There are a number of variables that allow a DBA to tune a PostgreSQL database
server for specific loads, disk types and hardware. These are fondly called the
GUCS (Global Unified Configuration Settings) and you can take a look via the
pg_settings view. There are also a few of things that you can do in your
application to get the most out of Postgres:
Know the postgres index types
CREATE INDEX will create B-tree indexes which will serve well for
most cases where we use equality, inequality and range operators. However there
are cases where you can build different indexing strategies with GiST
(Generalized Search Tree) indexes. For example, Postgres ships with built in
GiST operator classes for geometric
— for dealing with the geometric types like point, box, polygon, circle,
and others. There are more interesting GiST index
examples in the
contrib packages for things like textual search, tree structures, and more.
Consider multicolumn indexes, when it makes sense
When your query filters the data by more than one column, be it with the
JOINs, multicolumn indexes may prove useful. If you create an index
on columns (a, b), the Postgres planner can use it for queries
WHERE a = 1 WHERE a = 1 AND b = 2
However, it will not use it for queries using:
WHERE a = 1 OR b = 2 WHERE b = 2
But Postgres also has the ability to use multiple indexes in a single query.
This may come in handy if you are using the
OR operator, but will also make
use of it for
AND queries. So it boils down to what the most common case is
according to your application’s read patterns and optimize for that, either with
an an index on (a, b) and another on (b), or two separate single column indexes.
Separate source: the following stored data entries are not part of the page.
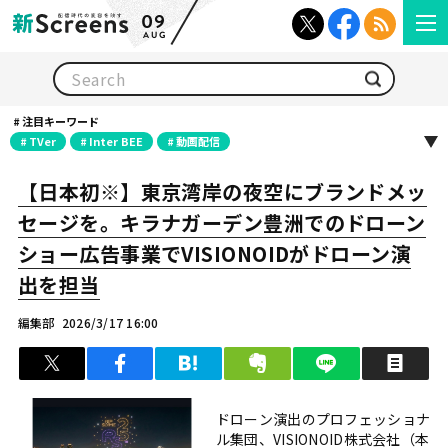
09
AUG
検索
注目キーワード
TVer
Inter BEE
動画配信
【日本初※】東京湾岸の夜空にブランドメッ
セージを。キラナガーデン豊洲でのドローン
ショー広告事業でVISIONOIDがドローン演
出を担当
編集部
2026/3/17 16:00
ツイート
シェア
はてブ
クリップ
LINEで送る
印
ドローン演出のプロフェッショナ
ル集団、VISIONOID株式会社（本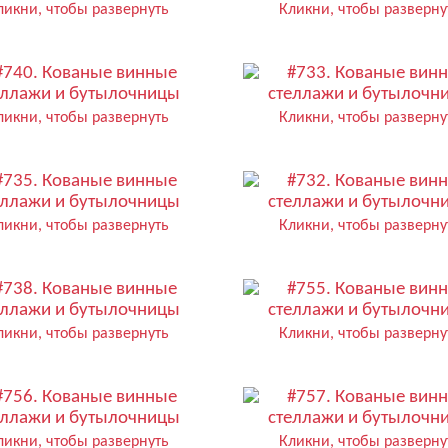
ликни, чтобы развернуть
Кликни, чтобы разверну
ликни, чтобы развернуть
Кликни, чтобы разверну
ликни, чтобы развернуть
Кликни, чтобы разверну
ликни, чтобы развернуть
Кликни, чтобы разверну
ликни, чтобы развернуть
Кликни, чтобы разверну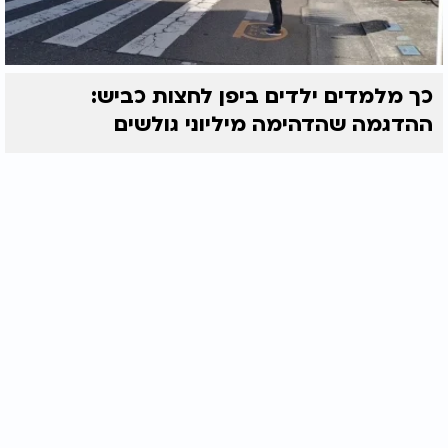
כך מלמדים ילדים ביפן לחצות כביש:
ההדגמה שהדהימה מיליוני גולשים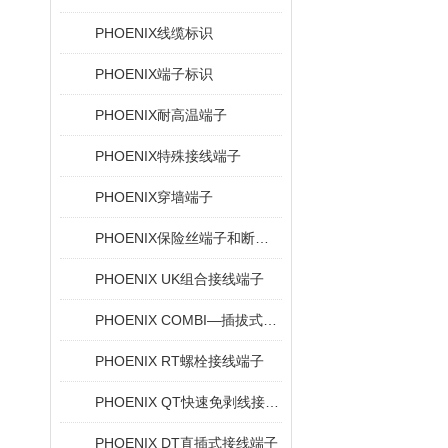
PHOENIX线缆标识
PHOENIX端子标识
PHOENIX耐高温端子
PHOENIX特殊接线端子
PHOENIX穿墙端子
PHOENIX保险丝端子和断路器
PHOENIX UK组合接线端子
PHOENIX COMBI—插拔式连接解决方案
PHOENIX RT螺栓接线端子
PHOENIX QT快速免剥线接线端子
PHOENIX DT直插式接线端子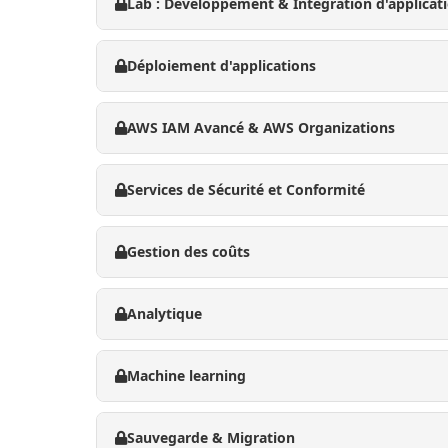
Lab : Développement & Intégration d'applicat
Déploiement d'applications
AWS IAM Avancé & AWS Organizations
Services de Sécurité et Conformité
Gestion des coûts
Analytique
Machine learning
Sauvegarde & Migration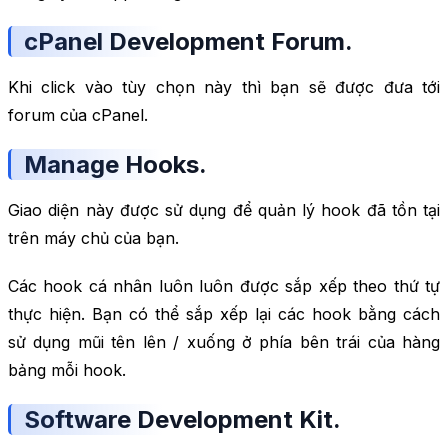
cPanel Development Forum.
Khi click vào tùy chọn này thì bạn sẽ được đưa tới
forum của cPanel.
Manage Hooks.
Giao diện này được sử dụng để quản lý hook đã tồn tại
trên máy chủ của bạn.
Các hook cá nhân luôn luôn được sắp xếp theo thứ tự
thực hiện. Bạn có thể sắp xếp lại các hook bằng cách
sử dụng mũi tên lên / xuống ở phía bên trái của hàng
bảng mỗi hook.
Software Development Kit.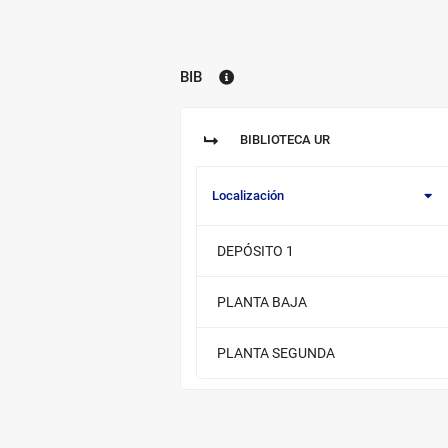
BIB
Biblioteca:
BIBLIOTECA UR
Sucursal:
Localización
Información
DEPÓSITO 1
de
los
ejemplares
PLANTA BAJA
disponibles
PLANTA SEGUNDA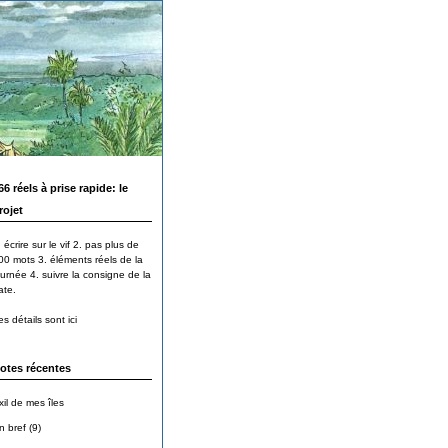
66 réels à prise rapide: le
rojet
 écrire sur le vif 2. pas plus de
00 mots 3. éléments réels de la
ournée 4. suivre la consigne de la
ate.
s détails sont ici
otes récentes
xil de mes îles
n bref (9)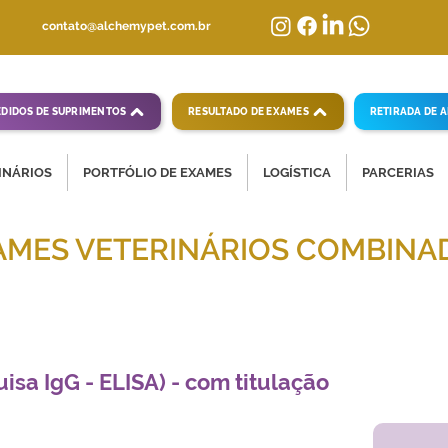
contato@alchemypet.com.br
EDIDOS DE SUPRIMENTOS
RESULTADO DE EXAMES
RETIRADA DE 
INÁRIOS
PORTFÓLIO DE EXAMES
LOGÍSTICA
PARCERIAS
AMES VETERINÁRIOS COMBINA
mpletas para diagnósticos veterinários eficientes
uisa IgG - ELISA) - com titulação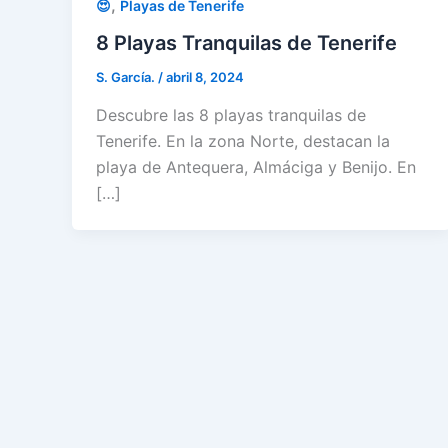
,
😍
Playas de Tenerife
8 Playas Tranquilas de Tenerife
S. García.
/
abril 8, 2024
Descubre las 8 playas tranquilas de
Tenerife. En la zona Norte, destacan la
playa de Antequera, Almáciga y Benijo. En
[…]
Simply put, a partial index is an index with a
WHERE clause. It will only
index rows that match the supplied predicate. You can use them to exclude values
from an index that you hardly query against.
For example, you have an
orders table with a
completed flag. The sales
people want to know what orders over $100,000.00 haven’t been completed because
they want to collect their bonuses, so you build a view in your app to show them
just that (and negotiate a cut on the bonus). You could create the following
CREATE INDEX orders_incomplete_amount_index on orders (amount) WHERE complete is not true;
Which will be used by queries of the form:
SELECT * FROM orders where amount > 100000 AND complete is not true;
Don’t over index
Part of maintaining a healthy database is going back and making sure you don’t have any unused indexes. It’s common to add indexes to address a specific performance issue for a particular query, but in many cases indexes start to pile up becoming dead weight. Remember that the more indexes you have, the slower INSERTs will become because more writes will need to happen to keep the indexes updated.
Keep statistics updated
Make sure to run
VACUUM ANALYZE to keep data statistics up to date — as
well as recover disk space. In addition, Postgres ships with a built in
auto-vacuum daemon whose purpose is to automate the execution of
ANALYZE. You should read
considerations for setting the auto-vacuum daemon’s frequency according to your
database size and usage characteristics.
Make sure you ANALYZE when creating a new index, otherwise Postgres will not have analyzed the data and determined that the new index may help for the query.
Use more joins
Postgres is perfectly capable of joining multiple tables in a single query. In a running app, queries with five joins are completely acceptable, and will help bring in the data required by your app, reducing the number of trips to the database. In most cases, joins are also a better solution than subqueries — Postgres will even internally “rewrite” a subquery, creating a join, whenever possible, but this of course increases the time it takes to come up with the query plan. So be a pal and use joins instead of subselects.
Prefer INNER JOINs
If the cardinality of both tables in a join is guaranteed to be equal for your
result set, always prefer doing an
INNER JOIN instead of a
LEFT OUTER JOIN.
A lot of research and code has gone into optimizing outer joins in Postgres over
the years. But the reality is that especially as more joins are added to a
query, left joins limit the planner’s ability optimize the join order.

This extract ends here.